A anunciada subida do líder do Partido Democrático e presidente da Câmara de Florença a número um do governo acontece depois de manobras dentro do próprio partido.

“Esperemos que ele, numa fase inicial, consiga impor a mudança de ritmo que era esperada de Letta. O país precisa dele e uma nova perda de credibilidade, com um falhanço da missão de Renzi, seria prejudicial para a imagem internacional de Itália, incluindo nos mercados financeiros”, diz Sergio, um habitante de Roma.
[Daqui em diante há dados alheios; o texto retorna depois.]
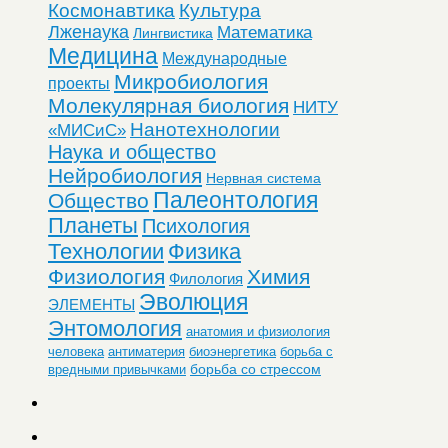
Космонавтика
Культура
Лженаука
Математика
Лингвистика
Медицина
Международные
Микробиология
проекты
Молекулярная биология
НИТУ
Нанотехнологии
«МИСиС»
Наука и общество
Нейробиология
Нервная система
Палеонтология
Общество
Планеты
Психология
Технологии
Физика
Физиология
Химия
Филология
Эволюция
ЭЛЕМЕНТЫ
Энтомология
анатомия и физиология
человека
антиматерия
биоэнергетика
борьба с
борьба со стрессом
вредными привычками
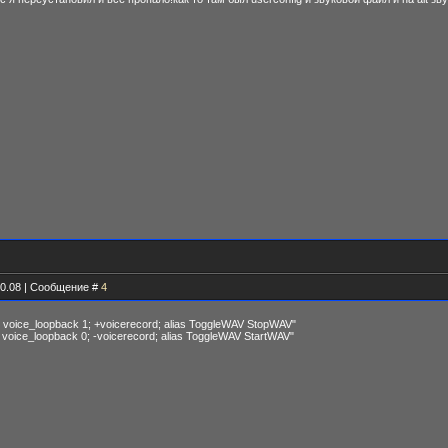
30.08 | Сообщение #
4
 1; voice_loopback 1; +voicerecord; alias ToggleWAV StopWAV"
; voice_loopback 0; -voicerecord; alias ToggleWAV StartWAV"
Luigi Contu, diretor da agência noticiosa Ansa, acredita que o país só tem a ganhar com o novo executivo: “O governo de Letta não era um governo normal, porque era consequência de um resultado eleitoral pouco claro. Os eleitores não fizeram uma escolha clara, sobretudo tendo em conta que o principal partido, o Partido Democrático, estava sem líder. Com a emergência de um verdadeiro líder, escolhido pelos eleitores, como Renzi, o governo pode, paradoxalmente, ficar mais forte”.

Terminadas as consultas, começa uma fase delicada, que é a de encontrar uma solução rápida para sair da crise e formar um novo governo, que vai ter como primeiras medidas o exame da lei eleitoral e reformas económicas urgentes. Reportagem da correspondente da euronews em Roma, Sabrina Pisu.